OUR FIRST VISIT to Goa was in about 2007. We stayed at a state run hotel in Colva, a seaside place in South Goa. It was August and the middle of the monsoon season. Much of the time, there was rain and frequently the beach was inaccessible because if the furious waves and wind dashing against it.
One day, we were driven to Panjim North of Colva, and stopped for lunch in the city’s tall Mandovi Hotel. The food served in its grandiose dining room was good. However, what impressed me most was that the hotel, which was built as a luxury establishment when the Portuguese ruled Goa, was a perfectly preserved and well maintained example of an old-fashioned inter-war European grand hotel.
Because the hotel at Colva was, to put it mildly, very badly managed, we left it sooner than we had planned and spent a few days in the Mandovi. As far as I can recall, the hotel was both comfortable and well managed.
In 2018, we paid another visit to Panjim, and had a meal in its restaurant, which looked the same as it did in 2007. Sadly, the quality of the cooking and service had deteriorated.
The Mandovi Hotel was constructed on a plot that had belonged to a Noronha family. The seven storied building was ready to receive its first guests in December 1952, on the day that the Cardinal of Lisbon arrived in Goa. The hotel was where important Portuguese persons stayed. It was the best hotel in all of the territories ruled by Portugal. Stepping inside it was like taking a time trip back to the 1950s, if not before.
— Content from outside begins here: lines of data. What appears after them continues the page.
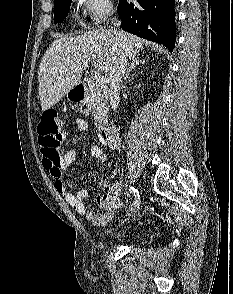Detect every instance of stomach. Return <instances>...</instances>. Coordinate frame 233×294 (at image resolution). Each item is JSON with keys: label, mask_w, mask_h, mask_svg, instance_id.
<instances>
[{"label": "stomach", "mask_w": 233, "mask_h": 294, "mask_svg": "<svg viewBox=\"0 0 233 294\" xmlns=\"http://www.w3.org/2000/svg\"><path fill=\"white\" fill-rule=\"evenodd\" d=\"M67 98L72 102L82 99V97L79 95L78 91L75 89H72L67 93Z\"/></svg>", "instance_id": "stomach-1"}]
</instances>
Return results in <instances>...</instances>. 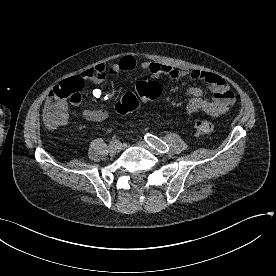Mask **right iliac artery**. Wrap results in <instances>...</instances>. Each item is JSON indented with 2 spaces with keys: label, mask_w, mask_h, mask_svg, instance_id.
Segmentation results:
<instances>
[{
  "label": "right iliac artery",
  "mask_w": 276,
  "mask_h": 276,
  "mask_svg": "<svg viewBox=\"0 0 276 276\" xmlns=\"http://www.w3.org/2000/svg\"><path fill=\"white\" fill-rule=\"evenodd\" d=\"M110 145H112V146H119V145H121V142L118 140V139H112L111 141H110Z\"/></svg>",
  "instance_id": "right-iliac-artery-1"
}]
</instances>
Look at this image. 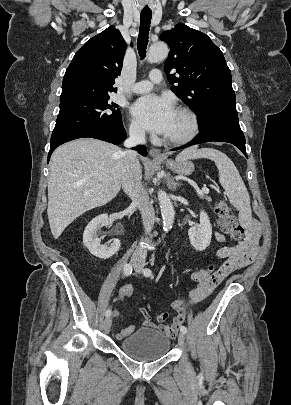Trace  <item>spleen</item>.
Here are the masks:
<instances>
[{"label":"spleen","mask_w":291,"mask_h":405,"mask_svg":"<svg viewBox=\"0 0 291 405\" xmlns=\"http://www.w3.org/2000/svg\"><path fill=\"white\" fill-rule=\"evenodd\" d=\"M208 158L215 162L219 171V182L231 203L239 211L242 223L252 218L250 197L247 188L232 160L224 153L213 148L191 147L182 151L176 160Z\"/></svg>","instance_id":"3e777b00"}]
</instances>
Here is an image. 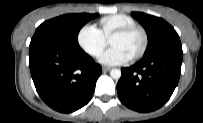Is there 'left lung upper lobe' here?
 I'll return each instance as SVG.
<instances>
[{
  "mask_svg": "<svg viewBox=\"0 0 203 123\" xmlns=\"http://www.w3.org/2000/svg\"><path fill=\"white\" fill-rule=\"evenodd\" d=\"M131 15L143 25L148 34L149 46L145 56L171 46L181 45L177 32L162 18L140 12H132Z\"/></svg>",
  "mask_w": 203,
  "mask_h": 123,
  "instance_id": "obj_1",
  "label": "left lung upper lobe"
}]
</instances>
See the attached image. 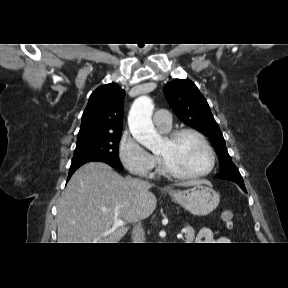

Behind the hotel, away from the riverfront, there is a domed Chapel attached to the hotel. This was built by the Noronhas family in 1827, and has been used ever since.
December 2022 found us back in Panjim. We walked over to the Mandovi Hotel and were horrified to find that its main entrance was padlocked closed and the place looked lifeless. A bystander told us that the hotel closed about 4 years ago because the two families who own it are fighting over it in a court of law.
I hope that the Mandovi Hotel will reopen and that it’s remarkable late Art Deco and Indo-Portuguese decorative features will be preserved. Even if it’s interior is modernised, which would be a pity, I hope that the terracotta coloured bas-reliefs on the hotel’s external wall will be saved.